Exact solutions for geodesic distance on treelike models with some constraints

Geodesic distance, commonly called shortest path length, has proved useful in a great variety of disciplines. It has been playing a significant role in search engine at present and so attracted considerable attention at the last few decades, particularly, almost all data structures and corresponding algorithms suitable to searching information generated based on treelike models. Hence, we, in this paper, study in detail geodesic distance on some treelike models which can be generated by three different types of operations, including first-order subdivision, ($1,m$)-star-fractal operation and $m$-vertex-operation.
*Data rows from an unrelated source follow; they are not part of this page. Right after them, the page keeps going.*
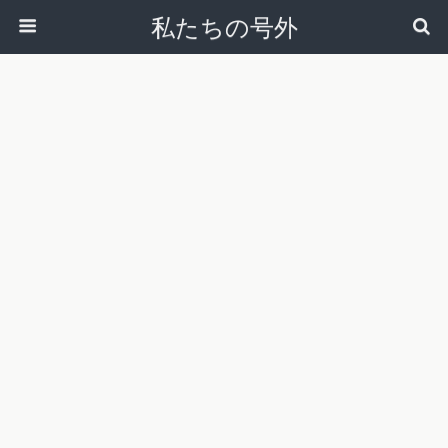
私たちの号外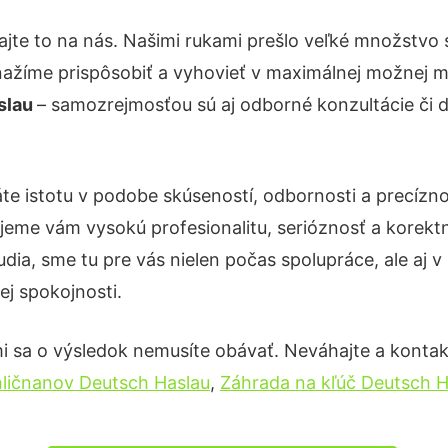
jte to na nás. Našimi rukami prešlo veľké množstvo
nažíme prispôsobiť a vyhovieť v maximálnej možnej m
aslau
– samozrejmosťou sú aj odborné konzultácie či de
te istotu v podobe skúseností, odbornosti a precízno
eme vám vysokú profesionalitu, serióznosť a korekt
ia, sme tu pre vás nielen počas spolupráce, ale aj v 
ej spokojnosti.
i sa o výsledok nemusíte obávať. Neváhajte a kontaktuj
hličnanov Deutsch Haslau
,
Záhrada na kľúč Deutsch H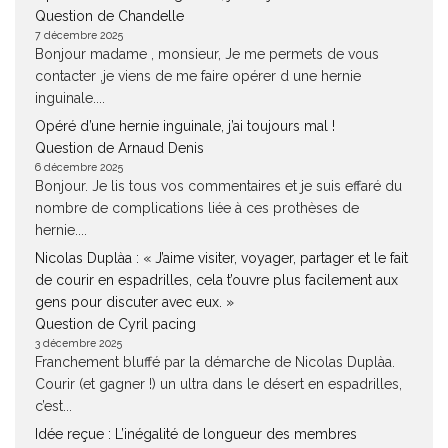
Question de Chandelle
7 décembre 2025
Bonjour madame , monsieur, Je me permets de vous
contacter ,je viens de me faire opérer d une hernie
inguinale....
Opéré d’une hernie inguinale, j’ai toujours mal !
Question de Arnaud Denis
6 décembre 2025
Bonjour. Je lis tous vos commentaires et je suis effaré du
nombre de complications liée à ces prothèses de
hernie....
Nicolas Duplàa : « J’aime visiter, voyager, partager et le fait
de courir en espadrilles, cela t’ouvre plus facilement aux
gens pour discuter avec eux. »
Question de Cyril pacing
3 décembre 2025
Franchement bluffé par la démarche de Nicolas Duplàa.
Courir (et gagner !) un ultra dans le désert en espadrilles,
c’est...
Idée reçue : L’inégalité de longueur des membres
Compared to the most best used approaches for calculating geodesic distance on graphs, for instance, enumeration method and matrix multiplication, we take useful advantage of a novel method consisting in spirit of the concept of vertex cover in the language of graph theory and mapping. For each kind of treelike model addressed here, we certainly obtain an exact solution for its geodesic distance using our method. With the help of computer simulations, we confirm that the analytical results are in perfect agreement with simulations. In addition, we also report some intriguing structure properties on treelike models of two types among them. The one obeys exponential degree distribution seen in many complex networks, by contrast, the other possesses all but leaf vertices with identical degree and shows more homogeneous topological structure than the former. Besides that, the both have, in some sense, self-similar feature but instead the latter exhibits fractal property.